La ecuación es muy sencilla. Para que México crezca al 5% por año, es indispensable, aunque quizás no suficiente, que invierta alrededor de la cuarta parte de su producto anual. Andamos, con ciertas variaciones anuales, en alrededor de 20 o 21 %; nos faltan por lo menos 5 puntos porcentuales adicionales de inversión. Como el sector público difícilmente lo puede hacer, debido a la restricción fiscal, y como el sector privado mexicano ha ido invirtiendo cada año más en el extranjero y menos proporcionalmente en México, todo sugiere que buena parte de estos 5 puntos adicionales tendrá que provenir de la IED. Ya hemos comentado en estas páginas cómo el porcentaje de IED sobre PIB en México ha disminuido en los últimos lustros. Su año pico fue en 1995 cuando alcanzó poco más del 3% (aunque en parte se debió a la contracción draconiana de la economía). Se mantuvo en esos niveles o ligeramente por debajo hasta el año 2001 (2.8%) y a partir de entonces ha seguido descendiendo al grado que el año pasado se hundió a 1.1%, la cifra más baja desde 1981 (ligeramente distorsionada por la desinversión de Grupo Santander México a través de una salida en bolsa de Nueva York). Pero resulta más interesante comparar esta evolución e insuficiencias mexicanas con las cifras de otros países latinoamericanos para estos mismos años.

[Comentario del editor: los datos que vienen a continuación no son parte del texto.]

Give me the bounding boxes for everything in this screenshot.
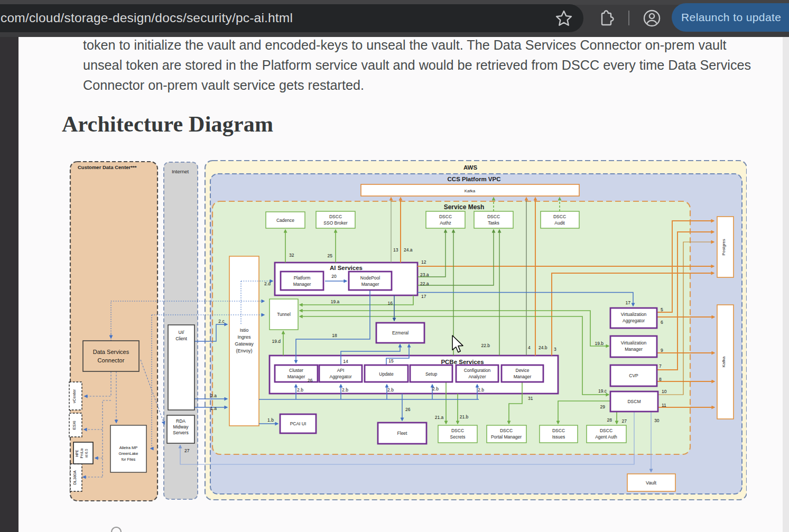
svg-text:24.b: 24.b bbox=[539, 345, 547, 350]
svg-text:Servers: Servers bbox=[173, 430, 188, 435]
svg-text:for Files: for Files bbox=[122, 457, 136, 462]
svg-text:ESXi: ESXi bbox=[72, 421, 77, 430]
svg-text:Cluster: Cluster bbox=[289, 368, 303, 373]
svg-text:API: API bbox=[337, 368, 345, 373]
svg-text:30: 30 bbox=[654, 418, 660, 423]
svg-text:23.a: 23.a bbox=[420, 272, 429, 277]
svg-text:Internet: Internet bbox=[172, 169, 189, 174]
svg-text:Service Mesh: Service Mesh bbox=[444, 203, 485, 211]
svg-text:2.d: 2.d bbox=[264, 281, 271, 286]
svg-text:Analyzer: Analyzer bbox=[468, 374, 486, 379]
svg-text:22.a: 22.a bbox=[420, 281, 429, 286]
svg-text:Setup: Setup bbox=[425, 371, 437, 377]
svg-text:26: 26 bbox=[405, 407, 411, 412]
svg-text:5: 5 bbox=[661, 307, 663, 312]
svg-text:CCS Platform VPC: CCS Platform VPC bbox=[448, 176, 501, 182]
svg-text:12: 12 bbox=[421, 259, 426, 265]
svg-text:Alletra MP: Alletra MP bbox=[119, 445, 138, 450]
svg-text:2.b: 2.b bbox=[432, 386, 439, 391]
svg-text:19.d: 19.d bbox=[272, 339, 281, 344]
svg-text:8: 8 bbox=[659, 377, 662, 382]
svg-text:21.b: 21.b bbox=[460, 414, 469, 419]
svg-text:DSCC: DSCC bbox=[439, 214, 452, 219]
svg-text:31: 31 bbox=[528, 396, 533, 401]
svg-text:Kafka: Kafka bbox=[721, 356, 726, 367]
svg-text:AI Services: AI Services bbox=[330, 265, 363, 271]
svg-text:6: 6 bbox=[661, 320, 663, 325]
svg-text:PCBe Services: PCBe Services bbox=[441, 359, 484, 365]
svg-text:1.a: 1.a bbox=[210, 406, 217, 411]
svg-text:UI/: UI/ bbox=[179, 330, 185, 335]
svg-text:ProLia: ProLia bbox=[80, 448, 83, 458]
svg-text:Virtualization: Virtualization bbox=[621, 312, 647, 317]
svg-text:Ezmeral: Ezmeral bbox=[392, 330, 409, 335]
svg-text:3: 3 bbox=[554, 347, 556, 352]
svg-text:Manager: Manager bbox=[514, 374, 532, 379]
svg-text:DL380A: DL380A bbox=[72, 470, 77, 484]
svg-text:18: 18 bbox=[332, 333, 337, 338]
svg-text:Portal Manager: Portal Manager bbox=[491, 434, 522, 440]
svg-text:2.c: 2.c bbox=[218, 319, 225, 324]
svg-text:Virtualization: Virtualization bbox=[621, 340, 647, 346]
svg-text:Customer Data Center***: Customer Data Center*** bbox=[78, 164, 137, 170]
svg-text:7: 7 bbox=[659, 363, 662, 369]
svg-text:Tasks: Tasks bbox=[488, 220, 499, 226]
svg-text:13: 13 bbox=[393, 247, 398, 253]
svg-text:CVP: CVP bbox=[629, 373, 638, 378]
svg-text:Midway: Midway bbox=[173, 424, 189, 430]
svg-text:4: 4 bbox=[528, 345, 531, 350]
svg-text:RDA: RDA bbox=[176, 418, 185, 424]
svg-text:Manager: Manager bbox=[287, 374, 305, 379]
svg-text:Configuration: Configuration bbox=[464, 368, 491, 373]
svg-text:(Envoy): (Envoy) bbox=[236, 348, 252, 353]
svg-text:nt 6.0: nt 6.0 bbox=[85, 449, 88, 458]
svg-text:Manager: Manager bbox=[293, 282, 311, 287]
svg-text:DSCC: DSCC bbox=[500, 428, 513, 433]
svg-text:Platform: Platform bbox=[294, 275, 311, 281]
svg-text:Istio: Istio bbox=[240, 328, 249, 333]
svg-text:27: 27 bbox=[184, 448, 190, 453]
svg-text:29: 29 bbox=[600, 404, 606, 409]
svg-text:14: 14 bbox=[343, 359, 348, 364]
svg-text:17: 17 bbox=[421, 294, 426, 299]
svg-text:Aggregator: Aggregator bbox=[623, 318, 645, 323]
svg-text:22.b: 22.b bbox=[481, 343, 490, 348]
svg-text:Ingres: Ingres bbox=[237, 334, 251, 340]
svg-text:9: 9 bbox=[661, 348, 663, 353]
svg-text:Aggregator: Aggregator bbox=[329, 374, 351, 379]
svg-text:PCAI UI: PCAI UI bbox=[290, 421, 307, 426]
svg-text:AWS: AWS bbox=[463, 164, 478, 171]
svg-text:Agent Auth: Agent Auth bbox=[595, 434, 617, 440]
svg-text:2.b: 2.b bbox=[387, 387, 394, 393]
svg-text:2.b: 2.b bbox=[478, 387, 484, 393]
svg-text:DSCC: DSCC bbox=[600, 428, 612, 433]
svg-text:15: 15 bbox=[388, 358, 394, 363]
svg-text:Vault: Vault bbox=[646, 480, 656, 486]
svg-text:Secrets: Secrets bbox=[450, 434, 466, 440]
svg-text:DSCC: DSCC bbox=[552, 428, 565, 433]
svg-text:DSCC: DSCC bbox=[329, 214, 342, 219]
svg-text:GreenLake: GreenLake bbox=[118, 451, 138, 456]
svg-text:DSCM: DSCM bbox=[627, 399, 641, 404]
svg-text:2.b: 2.b bbox=[297, 387, 303, 393]
svg-text:HPE: HPE bbox=[75, 450, 79, 457]
svg-text:Device: Device bbox=[516, 368, 530, 373]
svg-text:SSO Broker: SSO Broker bbox=[323, 220, 348, 226]
svg-text:DSCC: DSCC bbox=[487, 214, 500, 219]
svg-text:Connector: Connector bbox=[98, 357, 125, 363]
svg-text:32: 32 bbox=[289, 253, 294, 258]
svg-text:11: 11 bbox=[662, 403, 666, 408]
svg-text:17: 17 bbox=[626, 300, 631, 305]
svg-text:Manager: Manager bbox=[361, 282, 379, 287]
svg-text:19.b: 19.b bbox=[595, 341, 604, 346]
svg-text:28: 28 bbox=[607, 417, 612, 423]
svg-text:26: 26 bbox=[308, 378, 313, 383]
svg-text:Kafka: Kafka bbox=[465, 189, 476, 193]
svg-text:10: 10 bbox=[662, 389, 667, 394]
svg-text:vCenter: vCenter bbox=[72, 389, 77, 403]
svg-text:Update: Update bbox=[379, 371, 394, 377]
svg-text:Gateway: Gateway bbox=[235, 341, 254, 347]
svg-text:Fleet: Fleet bbox=[397, 431, 408, 436]
svg-text:Cadence: Cadence bbox=[276, 218, 294, 223]
svg-text:Audit: Audit bbox=[554, 220, 565, 226]
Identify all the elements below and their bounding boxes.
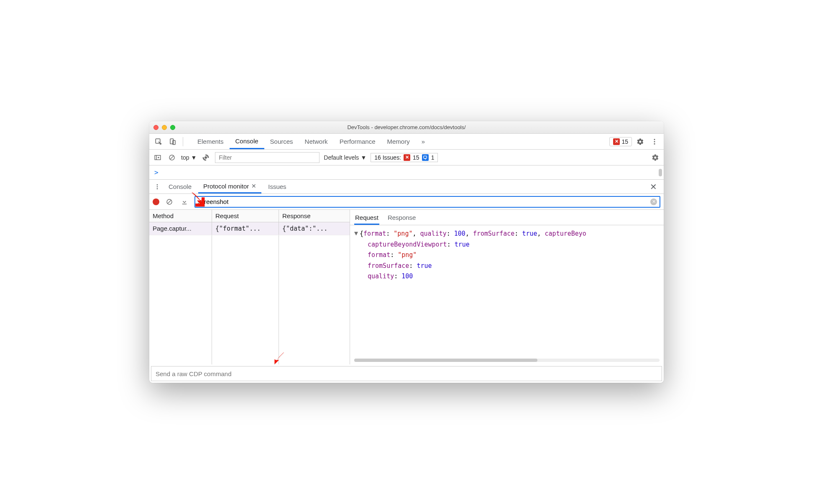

El rey, por supuesto, es Chile, que para el periodo 1996-2012 ha oscilado entre un mínimo de 6.1% en 2000 y un máximo de 11.3% en 2012. En segundo lugar viene Perú con cifras elevadas aunque inferiores: un mínimo de 1.5% en 2000, y un máximo de 6.2% tanto en 1996 como en 2012. Colombia y Costa Rica también arrojan resultados impresionantes, Costa Rica llegando a 5 puntos el año pasado y nunca encontrándose debajo de 2.6%. Nótese la comparación: si México recibiera 5% del PIB en Inversión Extranjera Directa cada año, este año ingresarían al país casi 60 mil millones de dólares (sin la compra de Modelo no llegaremos a 20 mil millones). Colombia, por su parte, con todo y guerra, pasó de 3.2% en 1996 a 2.4% en el 2000, al 7% en 2005, en el 2012, 4.3%, cuatro veces más que México.
El caso de Brasil es contradictorio. Empezó este periodo con 1.3% en 1996, en un momento cuando apenas empezaban a verse los efectos de las reformas impulsadas por el presidente Fernando Henrique Cardoso. En 2000 subió a su punto más elevado -5.1%- debido a la recuperación tras la crisis de 1999 y a los siete años de Cardoso. Para 2005, sin embargo, cayó a 1.75%, para repuntar a 2.9% en 2011 y a 3.4% en 2012, o sea el triple que México ese mismo año.
Lo que esta rápida comparación superficial nos muestra es que bajo determinadas condiciones, que no son todas extrapolables a México (Chile y Costa Rica son países pequeños, pero Colombia y Perú son medianos), es factible elevar el monto de la IED en un país en relación a su PIB. Pero nunca hay situaciones irreversibles, el esfuerzo tiene que ser duradero y tiende a ser arduo y doloroso. Nadie debe engañarse sobre la magnitud del reto que enfrentamos en esta materia en los próximos años.